A terapia é invariavelmente um porto seguro

 através do qual o adulto que cresceu numa família disfuncional

tem oportunidade de identificar e tratar as feridas

emocionais que ficaram desse período.




De uma maneira geral, esse processo implica a recuperação da própria voz.


Estas pessoas habituaram-se a conter (ou anular) os próprios sentimentos e pode levar algum tempo até que aprendam a fazê-lo de forma autêntica e assertiva.


Por outro lado, as marcas que ficam afetam quase sempre o amor-próprio, pelo que há um trabalho a ser feito para que a pessoa interiorize que é merecedora de amor e possa fazer escolhas que permitam construir relações emocionalmente saudáveis.

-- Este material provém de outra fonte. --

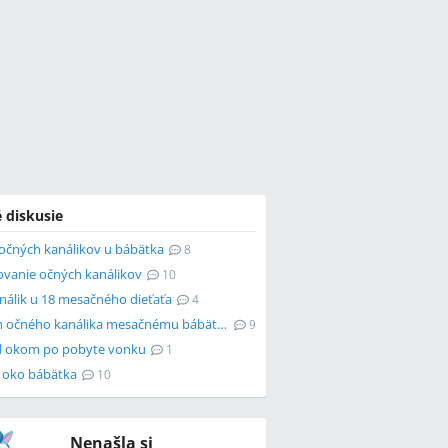
 diskusie
očných kanálikov u bábätka
8
ovanie očných kanálikov
10
análik u 18 mesačného dieťaťa
4
Preplach očného kanálika mesačnému bábätku
9
d okom po pobyte vonku
1
 oko bábätka
10
Nenašla si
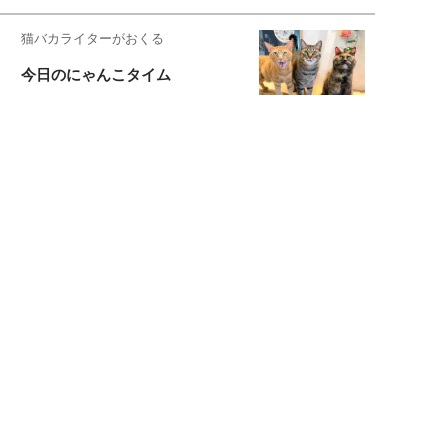
猫バカライターがおくる
今日のにゃんこタイム
映画コラムニスト・加賀谷健
私的イケメン俳優を求めて
もっと見る>>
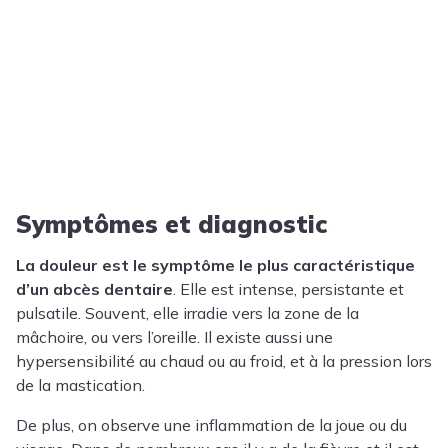
Symptômes et diagnostic
La douleur est le symptôme le plus caractéristique
d’un abcès dentaire
. Elle est intense, persistante et
pulsatile. Souvent, elle irradie vers la zone de la
mâchoire, ou vers l’oreille. Il existe aussi une
hypersensibilité au chaud ou au froid, et à la pression lors
de la mastication.
De plus, on observe une inflammation de la joue ou du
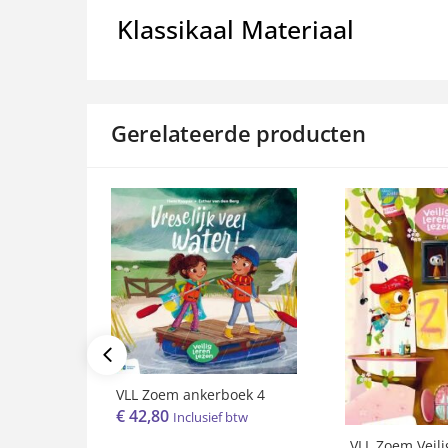
Klassikaal Materiaal
Gerelateerde producten
VLL Zoem ankerboek 4
€
42,80
Inclusief btw
VLL Zoem Veili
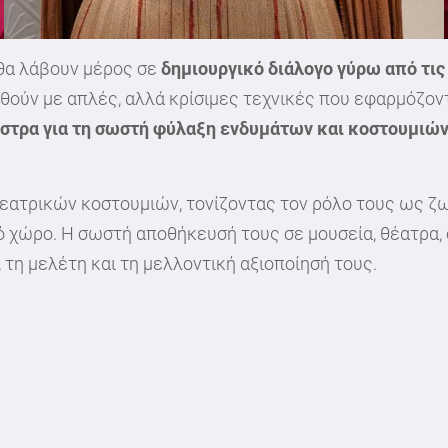
 θα λάβουν μέρος σε
δημιουργικό διάλογο γύρω από τις
ωθούν με απλές, αλλά κρίσιμες τεχνικές που εφαρμόζοντ
άστρα για τη σωστή φύλαξη ενδυμάτων και κοστουμιώ
θεατρικών κοστουμιών, τονίζοντας τον ρόλο τους ως ζω
ό χώρο. Η σωστή αποθήκευσή τους σε μουσεία, θέατρα,
 τη μελέτη και τη μελλοντική αξιοποίησή τους.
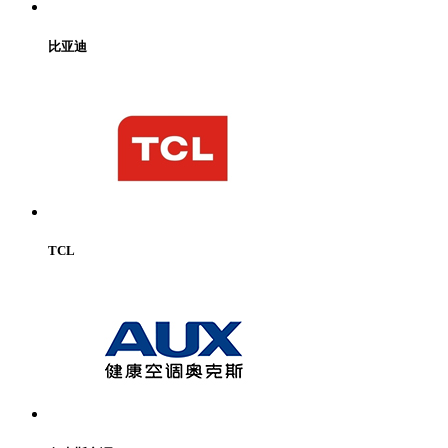
比亚迪
TCL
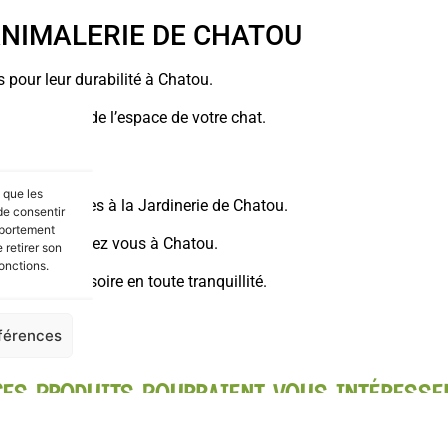
 ANIMALERIE DE CHATOU
s pour leur durabilité à Chatou.
ménagement de l’espace de votre chat.
s que les
foir en 2 heures à la Jardinerie de Chatou.
de consentir
mportement
directement chez vous à Chatou.
 retirer son
onctions.
er cet accessoire en toute tranquillité.
éférences
CES PRODUITS POURRAIENT VOUS INTÉRESSE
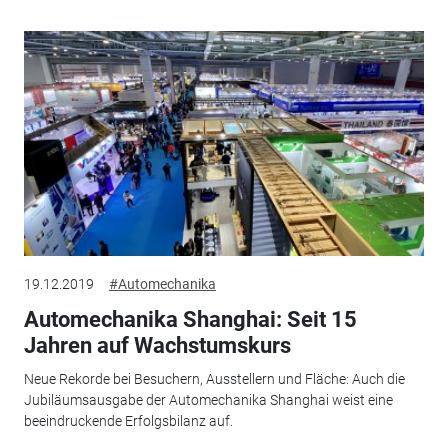
19.12.2019
#Automechanika
Automechanika Shanghai: Seit 15
Jahren auf Wachstumskurs
Neue Rekorde bei Besuchern, Ausstellern und Fläche: Auch die
Jubiläumsausgabe der Automechanika Shanghai weist eine
beeindruckende Erfolgsbilanz auf.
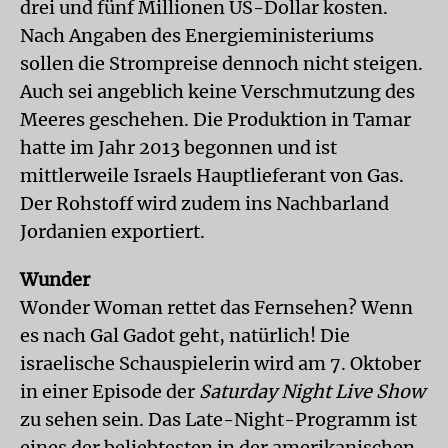
drei und fünf Millionen US-Dollar kosten.
Nach Angaben des Energieministeriums
sollen die Strompreise dennoch nicht steigen.
Auch sei angeblich keine Verschmutzung des
Meeres geschehen. Die Produktion in Tamar
hatte im Jahr 2013 begonnen und ist
mittlerweile Israels Hauptlieferant von Gas.
Der Rohstoff wird zudem ins Nachbarland
Jordanien exportiert.
Wunder
Wonder Woman rettet das Fernsehen? Wenn
es nach Gal Gadot geht, natürlich! Die
israelische Schauspielerin wird am 7. Oktober
in einer Episode der
Saturday Night Live Show
zu sehen sein. Das Late-Night-Programm ist
eines der beliebtesten in der amerikanischen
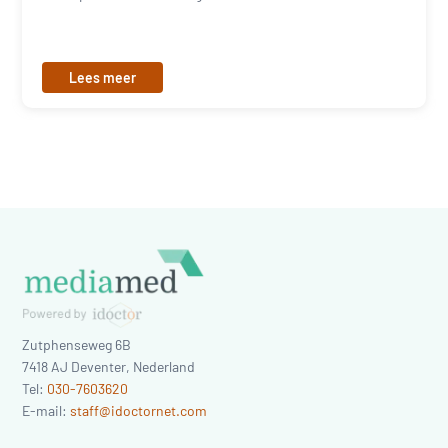
Lees meer
Zutphenseweg 6B
7418 AJ
Deventer
,
Nederland
Tel:
030-7603620
E-mail:
staff@idoctornet.com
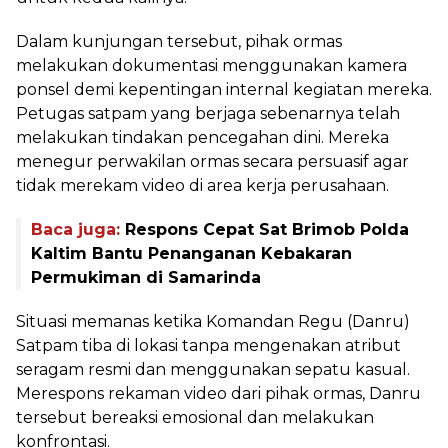
Dalam kunjungan tersebut, pihak ormas
melakukan dokumentasi menggunakan kamera
ponsel demi kepentingan internal kegiatan mereka.
Petugas satpam yang berjaga sebenarnya telah
melakukan tindakan pencegahan dini. Mereka
menegur perwakilan ormas secara persuasif agar
tidak merekam video di area kerja perusahaan.
Baca juga:
Respons Cepat Sat Brimob Polda
Kaltim Bantu Penanganan Kebakaran
Permukiman di Samarinda
Situasi memanas ketika Komandan Regu (Danru)
Satpam tiba di lokasi tanpa mengenakan atribut
seragam resmi dan menggunakan sepatu kasual.
Merespons rekaman video dari pihak ormas, Danru
tersebut bereaksi emosional dan melakukan
konfrontasi.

Claro que este trabalho terapêutico também depende da capacidade de reconhecer que é preciso algum afastamento em relação aos comportamentos tóxicos. Na prática, isto pode ser muito difícil porque se trata de adultos que passaram a vida inteira a desvalorizar as próprias necessidades e a sentir a obrigação de agradar aos outros. Reconhecer que têm o direito de se afastar destes comportamentos não é sempre fácil, mas é essencial.


A recuperação também implica o reconhecimento dos padrões de relacionamento disfuncionais e a capacidade de romper com esses padrões, também para evitar que eles se reproduzam na família que se quer construir. É natural que, pelo meio, haja muitos sentimentos de culpa, que haja medo e incerteza, mas, no final, compensa muito.


Todo este processo depende do reconhecimento de que vamos sempre a tempo de melhorar a nossa vida, MAS só podemos mudar o nosso comportamento. Por muito que custe aceitar, não podemos mudar as pessoas de quem gostamos. Podemos, isso sim, relacionar-nos com elas de formas mais saudáveis e protetoras do nosso bem-estar.